The State Column 
December 12, 2011
Ron Paul (R-TX), a candidate for the Republican presidential nomination, sits in the top-tier in the latest NBC News/Marist polls of South Carolina and Florida GOP voters. Mr. Paul pulled in 9 percent of the votes in the latest NBC News/Marist poll  of South Carolina Republican Presidential Primary voters for a third place finish. Mr. Paul garnered 8 percent of the votes in the latest NBC News/Marist poll  of Florida Republican Presidential Primary voters.
Mr. Paul leads Texas Governor Rick Perry, Minnesota Congresswoman Michele Bachmann, former Pennsylvania Senator Rick Santorum and former Utah Governor Jon Huntsman in South Carolina and Florida. While Mr. Paul holds a 2 point lead over Mr. Perry and Ms. Bachmann in South Carolina, the Texas congressman sits 4 points ahead of the Texas governor and 5 points in front of the Minnesota representative in Florida.
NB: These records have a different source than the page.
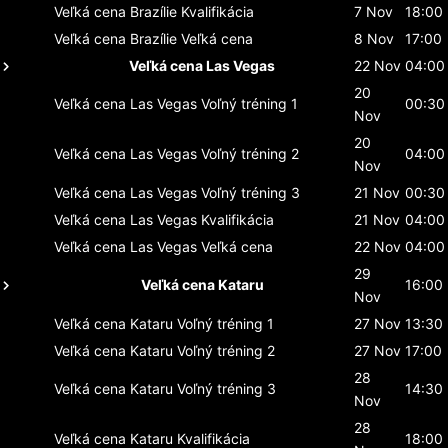
Veľká cena Brazílie
Kvalifikácia
7 Nov
18:00
Veľká cena Brazílie
Veľká cena
8 Nov
17:00
Veľká cena Las Vegas
22 Nov
04:00
20
Veľká cena Las Vegas
Voľný tréning 1
00:30
Nov
20
Veľká cena Las Vegas
Voľný tréning 2
04:00
Nov
Veľká cena Las Vegas
Voľný tréning 3
21 Nov
00:30
Veľká cena Las Vegas
Kvalifikácia
21 Nov
04:00
Veľká cena Las Vegas
Veľká cena
22 Nov
04:00
29
Veľká cena Kataru
16:00
Nov
Veľká cena Kataru
Voľný tréning 1
27 Nov
13:30
Veľká cena Kataru
Voľný tréning 2
27 Nov
17:00
28
Veľká cena Kataru
Voľný tréning 3
14:30
Nov
28
Veľká cena Kataru
Kvalifikácia
18:00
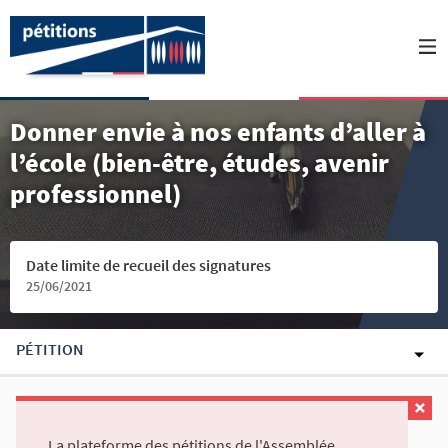
Donner envie à nos enfants d’aller à
l’école (bien-être, études, avenir
professionnel)
Date limite de recueil des signatures
25/06/2021
PÉTITION
La plateforme des pétitions de l'Assemblée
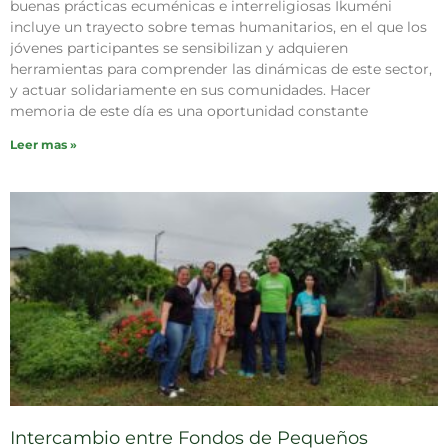
buenas prácticas ecuménicas e interreligiosas Ikuméni
incluye un trayecto sobre temas humanitarios, en el que los
jóvenes participantes se sensibilizan y adquieren
herramientas para comprender las dinámicas de este sector,
y actuar solidariamente en sus comunidades. Hacer
memoria de este día es una oportunidad constante
Leer mas »
Intercambio entre Fondos de Pequeños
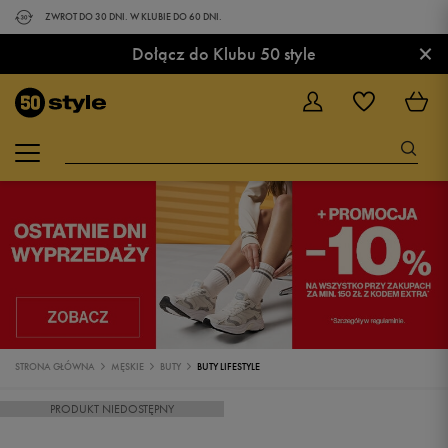
ZWROT DO 30 DNI. W KLUBIE DO 60 DNI.
×
Dołącz do Klubu 50 style
STRONA GŁÓWNA
MĘSKIE
BUTY
BUTY LIFESTYLE
PRODUKT NIEDOSTĘPNY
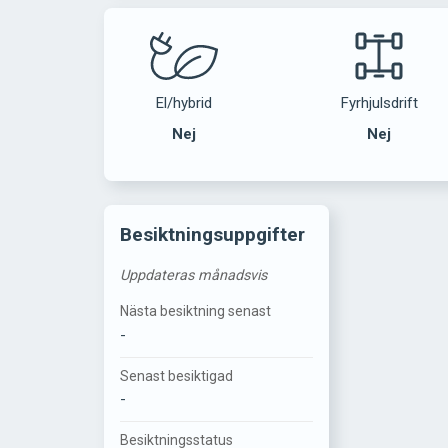
El/hybrid
Fyrhjulsdrift
Nej
Nej
Besiktningsuppgifter
Uppdateras månadsvis
Nästa besiktning senast
-
Senast besiktigad
-
Besiktningsstatus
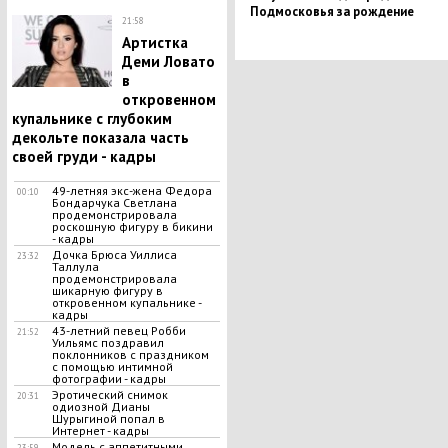
Подмосковья за рождение
21:58
первенца
Артистка
Деми Ловато
в
откровенном
купальнике с глубоким
декольте показала часть
своей груди - кадры
49-летняя экс-жена Федора
00:10
Бондарчука Светлана
продемонстрировала
роскошную фигуру в бикини
- кадры
Дочка Брюса Уиллиса
23:32
Таллула
продемонстрировала
шикарную фигуру в
откровенном купальнике -
кадры
43-летний певец Робби
21:52
Уильямс поздравил
поклонников с праздником
с помощью интимной
фотографии - кадры
Эротический снимок
20:31
одиозной Дианы
Шурыгиной попал в
Интернет - кадры
Модель с аппетитными
23:59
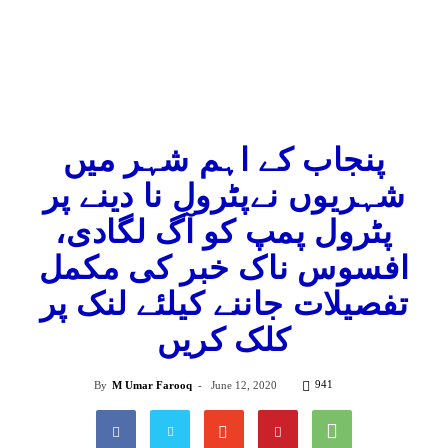
پنجاب کے اہم شہر میں
شہریوں نےپٹرول نا دینے پر
پٹرول پمپ کو آگ لگادی،
افسوس ناک خبر کی مکمل
تفصیلات جاننے کیلئے لنک پر
کلک کریں
941
By
M Umar Farooq
-
June 12, 2020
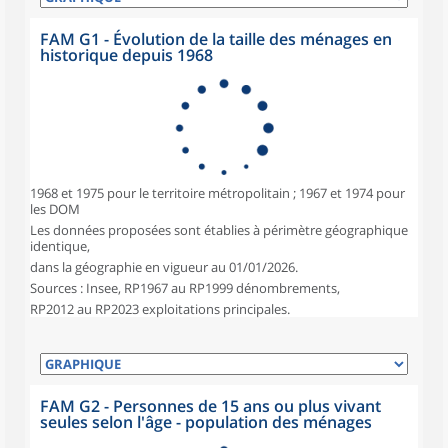
FAM G1 - Évolution de la taille des ménages en
historique depuis 1968
1968 et 1975 pour le territoire métropolitain ; 1967 et 1974 pour
les DOM
Les données proposées sont établies à périmètre géographique
identique,
dans la géographie en vigueur au 01/01/2026.
Sources : Insee, RP1967 au RP1999 dénombrements,
RP2012 au RP2023 exploitations principales.
FAM G2 - Personnes de 15 ans ou plus vivant
seules selon l'âge - population des ménages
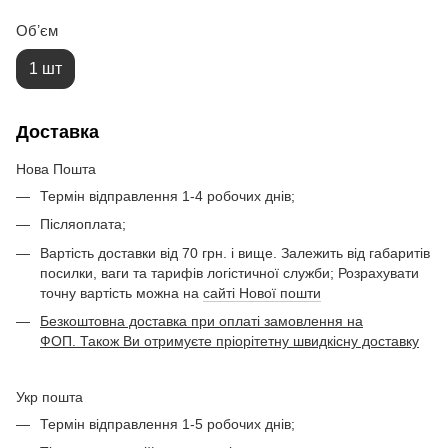
Обʼєм
1 шт
Доставка
Нова Пошта
Термін відправлення 1-4 робочих днів;
Післяоплата;
Вартість доставки від 70 грн. і вище. Залежить від габаритів
посилки, ваги та тарифів логістичної служби; Розрахувати
точну вартість можна на
сайті Нової пошти
Безкоштовна доставка при оплаті замовлення на
ФОП. Також Ви отримуєте пріорітетну швидкісну доставку
Укр пошта
Термін відправлення 1-5 робочих днів;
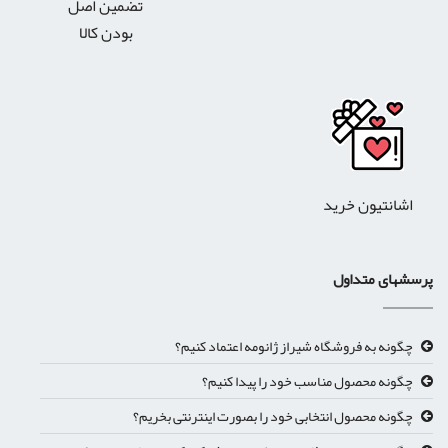
تضمین اصل
بودن کالا
اشانتیون خرید
پرسشهای متداول
چگونه به فروشگاه شیراز ژانومه اعتماد کنیم؟
چگونه محصول مناسب خود را پیدا کنیم؟
چگونه محصول انتخابی خود را بصورت اینترنتی بخریم؟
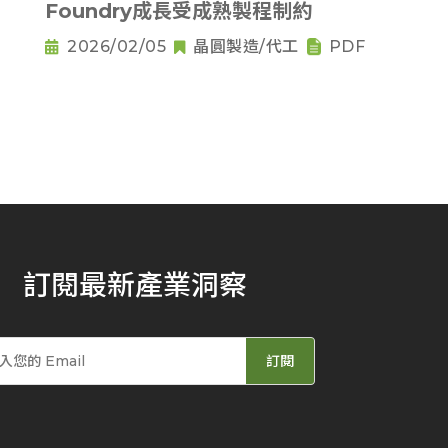
Foundry成長受成熟製程制約
2026/02/05
晶圓製造/代工
PDF
訂閱最新產業洞察
訂閱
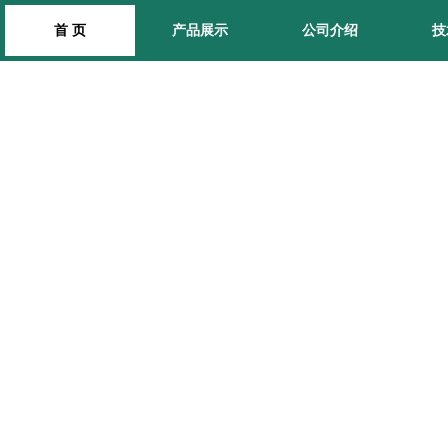
首 页
产品展示
公司介绍
技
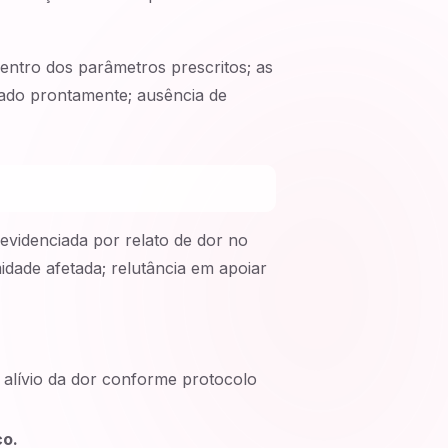
ntro dos parâmetros prescritos; as
do prontamente; ausência de
evidenciada por relato de dor no
midade afetada; relutância em apoiar
de alívio da dor conforme protocolo
co.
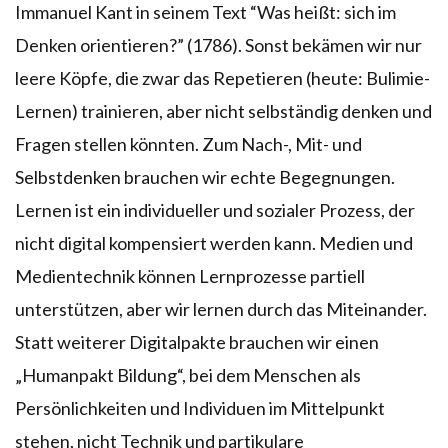
Immanuel Kant in seinem Text “Was heißt: sich im
Denken orientieren?” (1786). Sonst bekämen wir nur
leere Köpfe, die zwar das Repetieren (heute: Bulimie-
Lernen) trainieren, aber nicht selbständig denken und
Fragen stellen könnten. Zum Nach-, Mit- und
Selbstdenken brauchen wir echte Begegnungen.
Lernen ist ein individueller und sozialer Prozess, der
nicht digital kompensiert werden kann. Medien und
Medientechnik können Lernprozesse partiell
unterstützen, aber wir lernen durch das Miteinander.
Statt weiterer Digitalpakte brauchen wir einen
„Humanpakt Bildung“, bei dem Menschen als
Persönlichkeiten und Individuen im Mittelpunkt
stehen, nicht Technik und partikulare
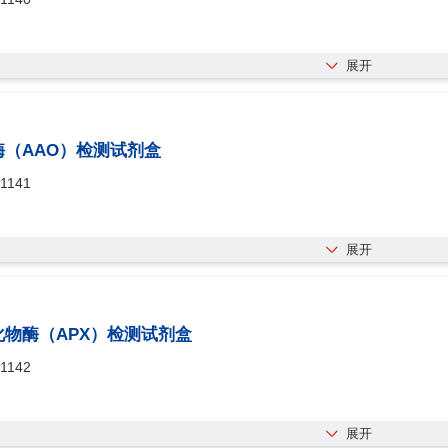
展开
（AAO）检测试剂盒
1141
展开
物酶（APX）检测试剂盒
1142
展开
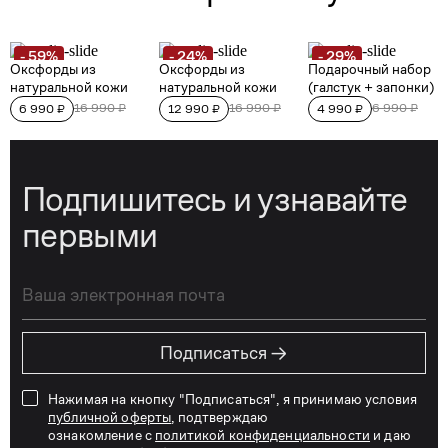
Подпишитесь и узнавайте
первыми
→
Подписаться
Нажимая на кнопку "Подписаться", я принимаю условия
публичной оферты
, подтверждаю
ознакомление с
политикой конфиденциальности
и даю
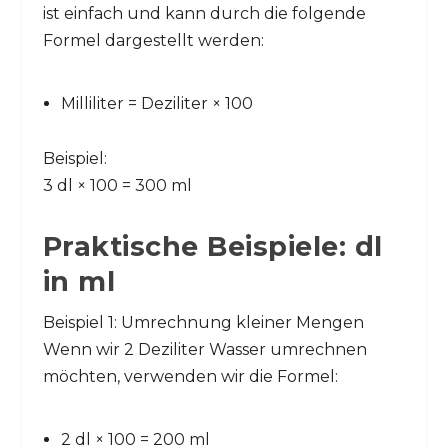
ist einfach und kann durch die folgende
Formel dargestellt werden:
Milliliter = Deziliter × 100
Beispiel:
3 dl × 100 = 300 ml
Praktische Beispiele: dl
in ml
Beispiel 1: Umrechnung kleiner Mengen
Wenn wir 2 Deziliter Wasser umrechnen
möchten, verwenden wir die Formel:
2 dl × 100 = 200 ml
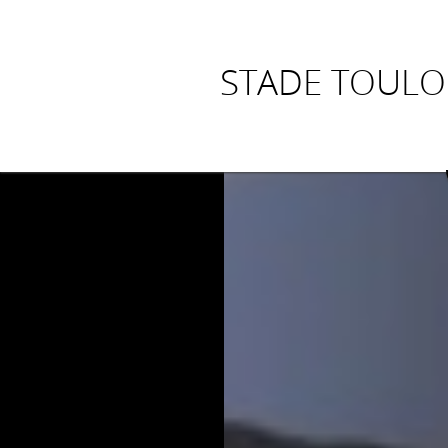
STADE TOULO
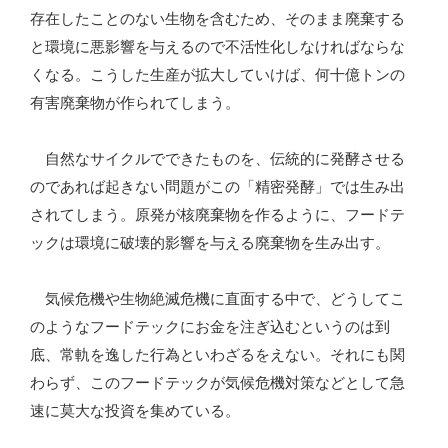
存在したことのない生物を含むため、そのまま廃棄する
と環境に悪影響を与えるので不活性化しなければならな
くなる。こうした生産が拡大していけば、何十億トンの
有害廃棄物が作られてしまう。
自然なサイクルでできたものを、伝統的に発酵させる
のであれば起きない問題がこの「精密発酵」では生み出
されてしまう。原発が核廃棄物を作るように、フードテ
ックは環境に破壊的影響を与える廃棄物を生み出す。
気候危機や生物絶滅危機に直面する中で、どうしてこ
のようなフードテックにお金を注ぎ込むというのは到
底、常軌を逸した行為といわざるをえない。それにも関
わらず、このフードテックが気候危機対策などとして急
速に莫大な投資を集めている。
Mr. Paul is being led by former Massachusetts Governor Mitt Romney and former House Speaker Newt Gingrich in South Carolina and Florida. Mr. Gingrich garnered 42 percent of the votes in the South Carolina poll to finish 19 points ahead of Mr. Romney. Mr. Gingrich also leads Mr. Romney in the Florida poll, besting the Bain Capital co-founder by 15 percentage points.
Mr. Paul and Mr. Gingrich have both benefited from pizza magnate Herman Cain’s suspension of his GOP campaign. Mr. Paul and Mr. Gingrich are also likely to benefit from Mr. Romney’s $10,000 gaffe at the Iowa GOP debate Saturday.
Mr. Romney bet Mr. Perry $10,000 after sparring with the Texas governor over health care. Mr. Romney is likely to have alienated himself in Iowa; a state whose residents would be unlikely to ever bet someone $10,000. Mr. Romney’s $10,000 bet may have cost him a lot more in Iowa as the gaffe may secure a first place finish for Mr. Gingrich and a second place finish for Mr. Paul in the Iowa caucuses on January 3rd.
Mr. Paul faces the Iowa caucuses and the New Hampshire Republican Presidential Primary before the South Carolina and Florida primaries test the strength of his campaign in the South.